說完,他邁步走出客棧,齊平跟過去,還想說什麼,但給太子一下拉住:
“先生……”
齊平想了想,還是喊道:
“師兄,如果我這邊有事,激活玉牌,你就立馬回來。”
“知道了。”杜元春沒回頭,擺擺手。
……
……
離開客棧,杜元春走在冬日下午的街道上。
這時候,已經快到傍晚了,一輪太陽漸漸朝西邊滑落。
街上行人車馬絡繹不絕,杜元春一路沒有回頭,很快離開了客棧,卻也沒有去與密諜接頭。
隻是在人群裡行走著,形單影隻,臉上的表情一點點堅定起來。
他說謊了。
事實上,城內的密諜拿到的情報要更細,比如,那四人中,的確存在神通,而且,可能不止一個。
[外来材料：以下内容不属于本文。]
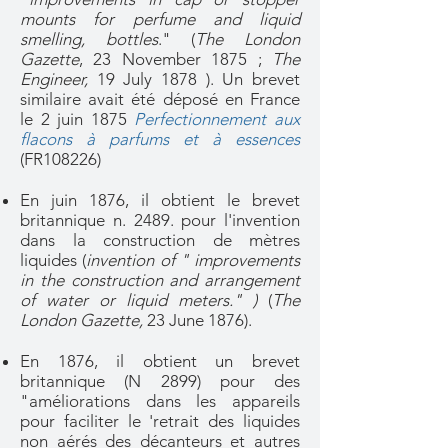
mounts for perfume and liquid
smelling, bottles
." (
The London
Gazette
, 23 November 1875 ;
The
Engineer,
19 July 1878 ). Un brevet
similaire avait été déposé en France
le 2 juin 1875
Perfectionnement aux
flacons à parfums et à essences
(FR108226)
En juin 1876, il obtient le brevet
britannique n. 2489. pour l'invention
dans la construction de mètres
liquides (
invention of " improvements
in the construction and arrangement
of water or liquid meters." )
(
The
London Gazette,
23 June 1876).
En 1876, il obtient un brevet
britannique (N 2899) pour des
"améliorations dans les appareils
pour faciliter le 'retrait des liquides
non aérés des décanteurs et autres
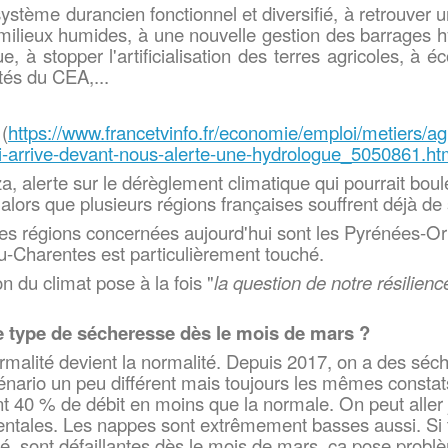
système durancien fonctionnel et diversifié, à retrouver
s milieux humides, à une nouvelle gestion des barrages 
, à stopper l'artificialisation des terres agricoles, à é
ités du CEA,...
(
https://www.francetvinfo.fr/
economie/emploi/metiers/
ag
i-arrive-devant-nous-
alerte-une-hydrologue_5050861.
ht
 alerte sur le dérèglement climatique qui pourrait boul
 alors que plusieurs régions françaises souffrent déjà d
es régions concernées aujourd'hui sont les Pyrénées-Or
tou-Charentes est particulièrement touché.
on du climat pose à la fois "
la question de notre résilienc
e type de sécheresse dès le mois de mars ?
malité devient la normalité. Depuis 2017, on a des séch
nario un peu différent mais toujours les mêmes constats 
t 40 % de débit en moins que la normale. On peut aller 
entales. Les nappes sont extrêmement basses aussi. Si
été, sont défaillantes dès le mois de mars, ça pose probl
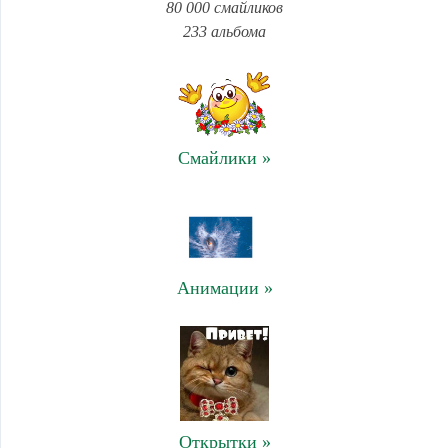
80 000 смайликов
233 альбома
Смайлики »
Анимации »
Открытки »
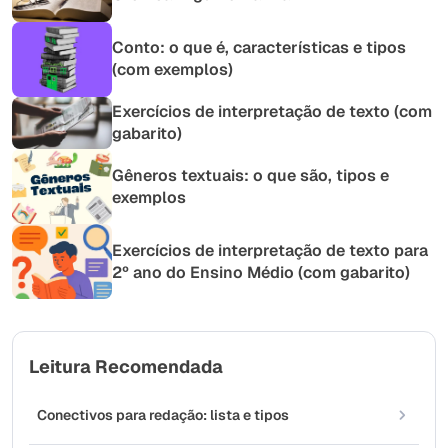
Conto: o que é, características e tipos
(com exemplos)
Exercícios de interpretação de texto (com
gabarito)
Gêneros textuais: o que são, tipos e
exemplos
Exercícios de interpretação de texto para
2º ano do Ensino Médio (com gabarito)
Leitura Recomendada
Conectivos para redação: lista e tipos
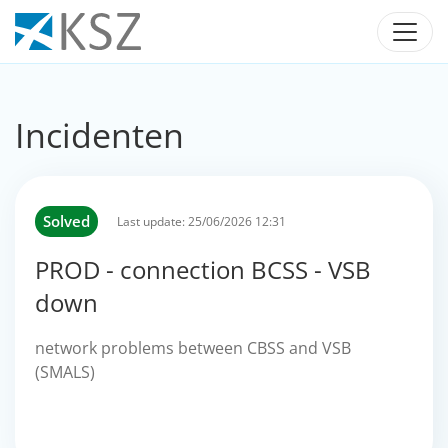
Incidenten
Solved
Last update:
25/06/2026 12:31
PROD - connection BCSS - VSB
down
network problems between CBSS and VSB
(SMALS)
又比如,官府的確要求盯緊了帶著少年少女的外地人,再晚些時候,便會開始統一抓人。
而這個縣城又太小,想要藏匿,都幾乎沒有可能。
逃竄,隻會引發對方的注意,導致提前出手。
繼續等下去,隻能坐以待斃,他能想到唯一的方法,就是主動出擊。
如果對方比情報中弱,自然好,若無法戰勝,起碼,可以爭取一點時間,多殺幾個敵人。
時間。
真的是最寶貴的東西。
但他們沒有了。
他沒有選擇與齊平坦誠,所有人都知道,在三境的戰鬥中,洗髓沒有意義,隻會讓他分心他顧。
既然如此……那就自己來吧。
能贏嗎,不知道,但他什麼時候怕過?當年不會,如今也不會。
所有人都以為,曾經那個壓服一座江湖“殺劍”成了朝廷走狗,學會了妥協、權術,被磨平了棱角。
但真的是這樣嗎?
杜元春想著,停下腳步,他看向了路旁的一間成衣鋪子,邁步走了進去。
“這位客官,買點什麼?”夥計迎上來。
杜元春環視一圈,目光一亮,指著一件青衫,丟出錢袋:“要這個。”
不多時,當他再次走出來時,已經換上了一件嶄新青衫,他綰起袖口,變戲法般,取出一柄劍,懸在腰間。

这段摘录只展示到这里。